At the start of the week, I was able to contribute to a number of debates, firstly on the appalling David Fuller case. In December, David Fuller was charged with the murder of two young women, Wendy Knell and Caroline Pierce, in the Tunbridge Wells area of Kent in 1987. Last week, he pleaded guilty to their murders. In addition to these tragic murders, an investigation has been carried out into his offences in hospital settings between 2008 and 2020. As a result, Fuller was charged with a series of shocking offences involving sexual offences committed in a hospital mortuary. He has also pleaded guilty to these offences. David Fuller has yet to be sentenced, but in the light of what has happened, Parliament debated the sentences available to the judiciary in such cases. This is truly one of the most horrific things any of us will have heard of or encountered. Our thoughts are with the families and those conducting the investigations. Dignity in death is one of the final acts of caring we are able to do for someone and access such as David Fuller was allowed cannot continue.
I was also able to contribute to the debate on HGV driving licences as the Government seek to address the driver shortage. For more than four years, I have worked across the House, and alongside campaigners like Donna and Scott Hussey who lost their son Freddie in a traffic accident involving a loose trailer, to make roads safer for our constituents through consideration of the gaps in regulation and enforcement of towing and trailer safety. The proposals from the Government take a wrecking ball to the advances that we have made. It is unconscionable and totally unfathomable. The Minister has made a series of unsubstantiated claims this evening.
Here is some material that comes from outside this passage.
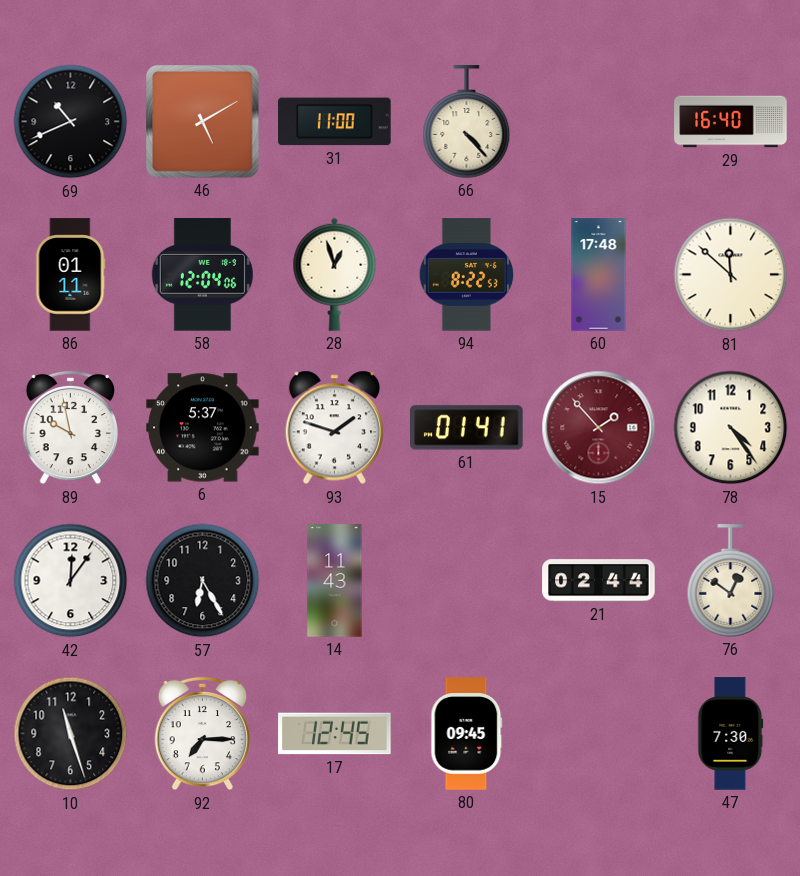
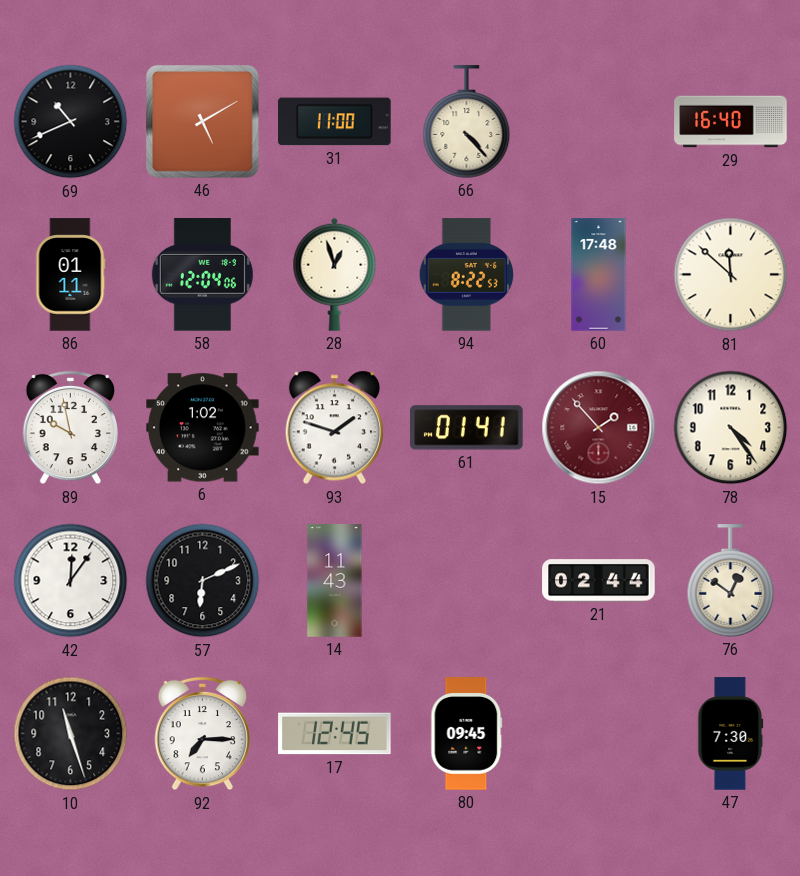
6: 5:37 -> 1:02
57: 6:25 -> 6:11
These proposals have come from nowhere, without any respect or acknowledgement of the work that has been done. They are an insult to the campaigners, who have worked so hard. It is a shoddy parliamentary practice—it really is a bitter blow today. The Government have not made a road safety impact assessment of this decision. I am not making this up: there is no road safety impact assessment of a decision that makes such a massive change to how drivers are trained. We are being asked to vote on a decision that has not been assessed, with ramifications that are literally a matter of life and death. This Tory Government are looking to solve short-term problem of their own making with rushed legislation that puts people’s lives at risk.
I was also able to speak in the Covid-19 debate this week. The Government have made it a condition of employment in care homes for people to be vaccinated against Covid-19 from 11 November and are extending that into wider health and care settings. Of course, NHS and care staff should all be vaccinated – they are caring for our loved ones and none of us would want harm to come to them through contact with unvaccinated people working in a high-risk environment – and of course they should all be wearing masks. The Prime Minister parading around a hospital this week without a mask was a disgrace, and I hope that the Health Secretary talked to him about that. MPs including myself are concerned about where staff rates of vaccination remain low, because I want to know whether those 10% of un-jabbed staff are in Bristol, or whether the figure in Bristol is 20%, 30% or 2%. If the Health Secretary knows that information, I, as a Member of Parliament for Bristol, should also know it. I also asked whether if all staff and associated people in healthcare settings are to be vaccinated, will there be a covid passport for people to visit hospital and care settings? A scolding for my “playing politics” in criticising the Prime Minister for undermining health care workers and the safety of those in our hospitals as well as scientific advice around mask wearing followed my question. The issue of possible covid passports in hospitals went unaddressed.
On Thursday we marked Remembrance Day. Those two minutes’ silence at 11am on 11 November are a time to remember all those who have given their lives in combat and to think about all those who have returned from war as well and who have to live with the physical and/or mental scars of what they experienced. Our Armed Forces personnel continue to do their jobs in the most difficult of circumstances, from the communications teams to the engineers, the medical staff to intelligence teams. We will remember them.